WORK ITEM: The task calls for the lines from the start of the entries below through the line with "site emblématique de Triel-sur-Seine. (J2R)", given again verbatim, with every picture dropped.

Start of PROVIDED DATA

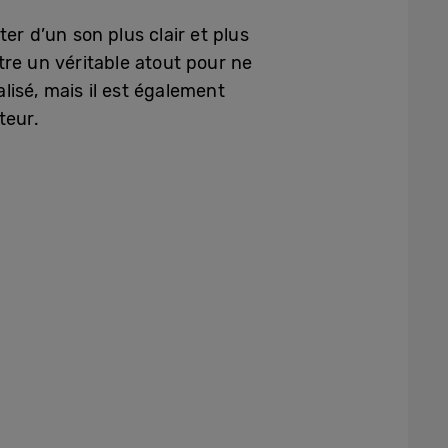
ter d’un son plus clair et plus
être un véritable atout pour ne
isé, mais il est également
teur.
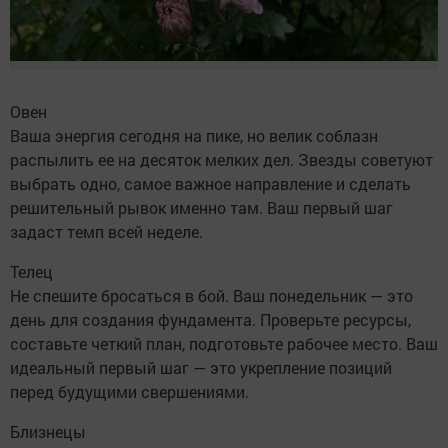
Овен
Ваша энергия сегодня на пике, но велик соблазн
распылить ее на десяток мелких дел. Звезды советуют
выбрать одно, самое важное направление и сделать
решительный рывок именно там. Ваш первый шаг
задаст темп всей неделе.
Телец
Не спешите бросаться в бой. Ваш понедельник — это
день для создания фундамента. Проверьте ресурсы,
составьте четкий план, подготовьте рабочее место. Ваш
идеальный первый шаг — это укрепление позиций
перед будущими свершениями.
Близнецы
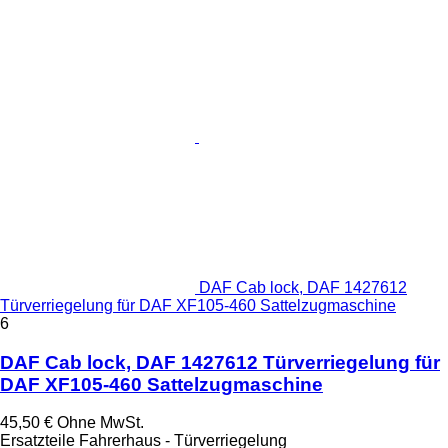
DAF Cab lock, DAF 1427612
Türverriegelung für DAF XF105-460 Sattelzugmaschine
6
DAF Cab lock, DAF 1427612 Türverriegelung für
DAF XF105-460 Sattelzugmaschine
45,50 €
Ohne MwSt.
Ersatzteile Fahrerhaus - Türverriegelung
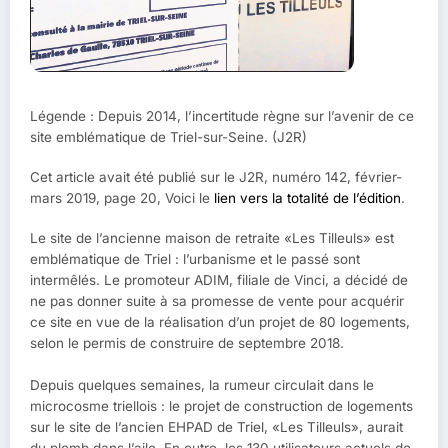
Légende : Depuis 2014, l’incertitude règne sur l’avenir de ce
site emblématique de Triel-sur-Seine. (J2R)
Cet article avait été publié sur le J2R, numéro 142, février-
mars 2019, page 20, Voici le
lien vers la totalité de l’édition
.
Le site de l’ancienne maison de retraite «Les Tilleuls» est
emblématique de Triel : l’urbanisme et le passé sont
intermêlés. Le promoteur ADIM, filiale de Vinci, a décidé de
ne pas donner suite à sa promesse de vente pour acquérir
ce site en vue de la réalisation d’un projet de 80 logements,
selon le permis de construire de septembre 2018.
Depuis quelques semaines, la rumeur circulait dans le
microcosme triellois : le projet de construction de logements
sur le site de l’ancien EHPAD de Triel, «Les Tilleuls», aurait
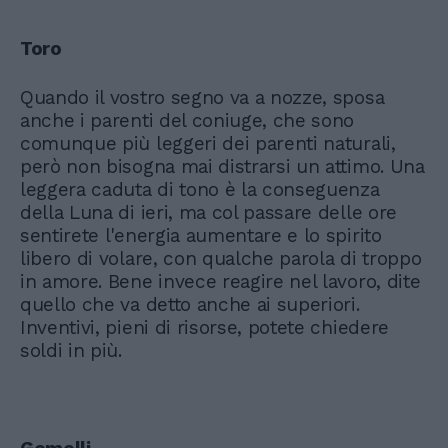
Toro
Quando il vostro segno va a nozze, sposa
anche i parenti del coniuge, che sono
comunque più leggeri dei parenti naturali,
però non bisogna mai distrarsi un attimo. Una
leggera caduta di tono è la conseguenza
della Luna di ieri, ma col passare delle ore
sentirete l'energia aumentare e lo spirito
libero di volare, con qualche parola di troppo
in amore. Bene invece reagire nel lavoro, dite
quello che va detto anche ai superiori.
Inventivi, pieni di risorse, potete chiedere
soldi in più.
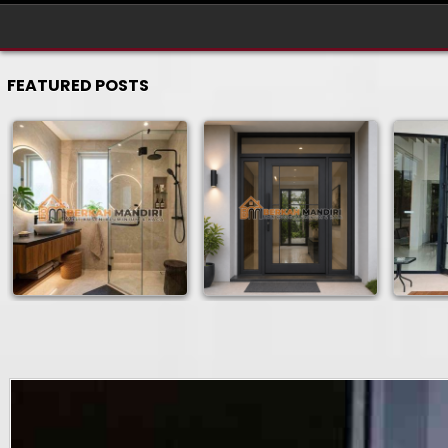
FEATURED POSTS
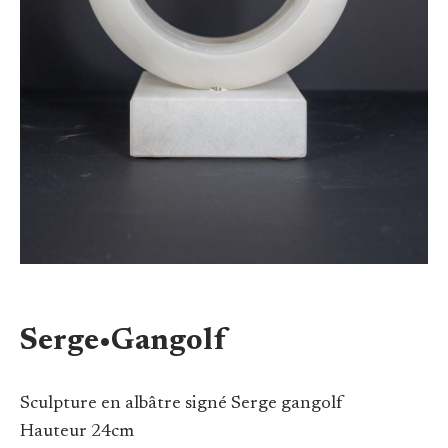
Serge•Gangolf
Sculpture en albâtre signé Serge gangolf
Hauteur 24cm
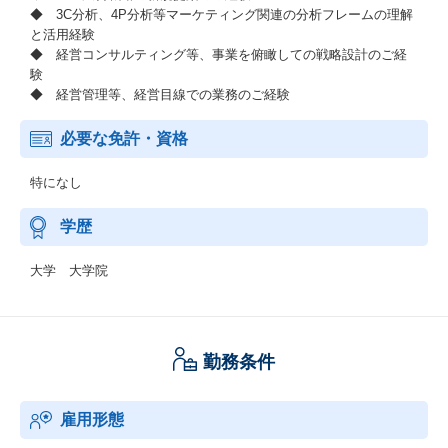
◆ 3C分析、4P分析等マーケティング関連の分析フレームの理解
と活用経験
◆ 経営コンサルティング等、事業を俯瞰しての戦略設計のご経
験
◆ 経営管理等、経営目線での業務のご経験
必要な免許・資格
特になし
学歴
大学 大学院
勤務条件
雇用形態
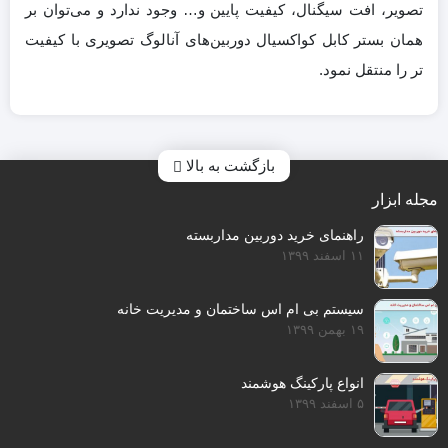
تصویر‌، افت سیگنال، کیفیت پایین و… وجود ندارد و می‌توان بر
همان بستر کابل کواکسیال دوربین‌های آنالوگ تصویری با کیفیت
تر را منتقل نمود.
بازگشت به بالا
مجله ابزار
راهنمای خرید دوربین مداربسته
۱۱ اسفند ۱۳۹۹
سیستم بی ام اس ساختمان و مدیریت خانه
۱۹ بهمن ۱۳۹۹
انواع پارکینگ هوشمند
۵ اسفند ۱۳۹۹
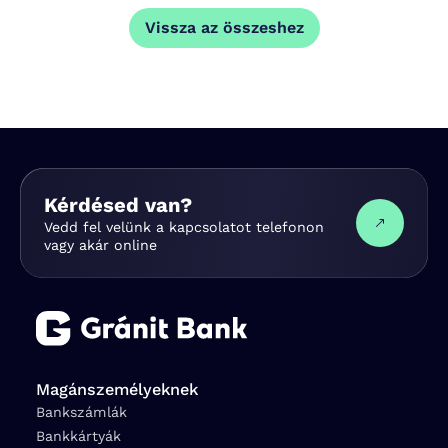
Vissza az összeshez
Kérdésed van?
Vedd fel velünk a kapcsolatot telefonon
vagy akár online
Magánszemélyeknek
Bankszámlák
Bankkártyák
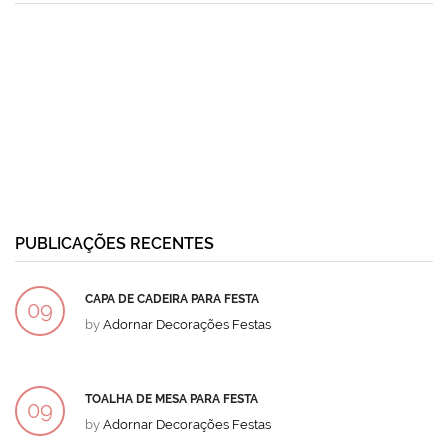
PUBLICAÇÕES RECENTES
CAPA DE CADEIRA PARA FESTA
09
by
Adornar Decorações Festas
DEZ
TOALHA DE MESA PARA FESTA
09
by
Adornar Decorações Festas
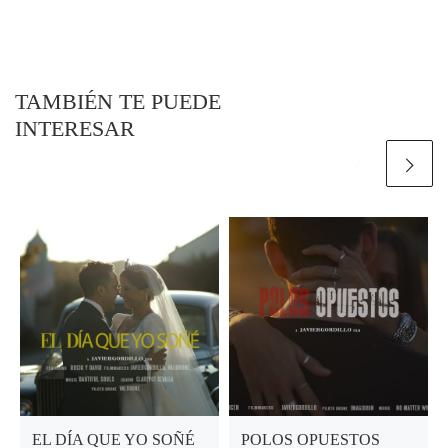
TAMBIÉN TE PUEDE
INTERESAR
EL DÍA QUE YO SOÑÉ
POLOS OPUESTOS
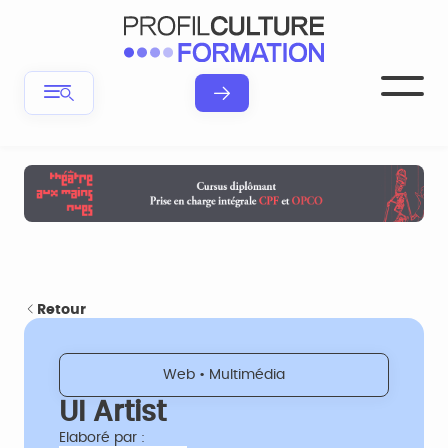
Retour
Web • Multimédia
UI Artist
Elaboré par :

End of PROVIDED DATA

TASK RESPONSE:
ter d’un son plus clair et plus
être un véritable atout pour ne
isé, mais il est également
teur.
Овен
Ваша энергия сегодня на пике, но велик соблазн
распылить ее на десяток мелких дел. Звезды советуют
выбрать одно, самое важное направление и сделать
решительный рывок именно там. Ваш первый шаг
задаст темп всей неделе.
Телец
Не спешите бросаться в бой. Ваш понедельник — это
день для создания фундамента. Проверьте ресурсы,
составьте четкий план, подготовьте рабочее место. Ваш
идеальный первый шаг — это укрепление позиций
перед будущими свершениями.
Близнецы
DAF Cab lock, DAF 1427612
Türverriegelung für DAF XF105-460 Sattelzugmaschine
6
DAF Cab lock, DAF 1427612 Türverriegelung für
DAF XF105-460 Sattelzugmaschine
45,50 €
Ohne MwSt.
Ersatzteile Fahrerhaus - Türverriegelung
Légende : Depuis 2014, l’incertitude règne sur l’avenir de ce
site emblématique de Triel-sur-Seine. (J2R)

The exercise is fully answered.